Spaziert man heute durch die Dorfidylle, kommt man an liebevoll gepflegten Bäumen und Grünflächen am Straßenrand, an sieben Ateliers, einem großen Kunsthof, Skulpturen in Gärten und skurrilen Gebilden in Fenstern vorbei. Die Kunst hat die Menschen zusammengeschweißt, was auch im „Bahnitzlied“ besungen wird: „Jung und Alt sind hier zu Hause, keiner will von dannen zieh’n. Bauern, Künstler, fleiß’ge Menschen, die fest zu einander stehen.“

Der Text aus der Feder des Bahnitzers sowie brandenburgischen CDU-Landtagsabgeordneten und -generalsekretärs Dieter Dombrowski. Am Samstag eröffnete er als Vorsitzender des Kulturvereins des Ortes im Rahmen der Tage der offenen Ateliers die Sonderausstellung „Architektur in der Kunst“. Kurator Bodo Rau hat die Schau organisiert, an der 16, teils international erfolgreiche Gäste beteiligt sind. „Wenn man eine solche Ausstellung sehen möchte, muss man sonst sehr weit fahren“, so Dombrowski. Auf ganz unterschiedliche Weise wird Architektur dargestellt.

Michael Lapuks zum Beispiel findet weniger die prominenten Prachtbauten der Großstädte interessant als die Linien, Formen und Symmetrien, die bereits vorhanden sind.

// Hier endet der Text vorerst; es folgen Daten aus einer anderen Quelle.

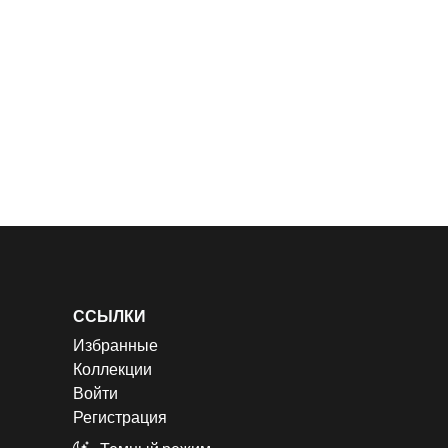
ССЫЛКИ
Избранные
Коллекции
Войти
Регистрация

Durch seine Reisen konnte er ein autobiographisches Tagebuch über Architektur zusammenstellen und in Holzschnittdrucken verarbeiten.

Peter Bialobrzeski fotografierte sogenannte „Case Study Homes“, eine Slumsiedlung in Baseco (Manila), um diesen Ort der Armut als Architektur darzustellen. Die Behausungen sind auf Stelzen gebaut und zeigen auf beeindruckende Weise, mit wie wenig die Menschen in armen Ländern auskommen müssen.

Vielen bekannt ist der in Bahnitz wohnhafte Bildhauer Karlheinz Biederbick, der ein weiterer Grund ist, weshalb jede Menge Künstler nach Bahnitz reisen. Er und seine Familie verschafften dem Ort das besondere Künstlerflair. Biederbick steuerte der Ausstellung diverse Terrakotta- Reliefs bei, die charakteristische Elemente der Vorstädte Roms abbilden.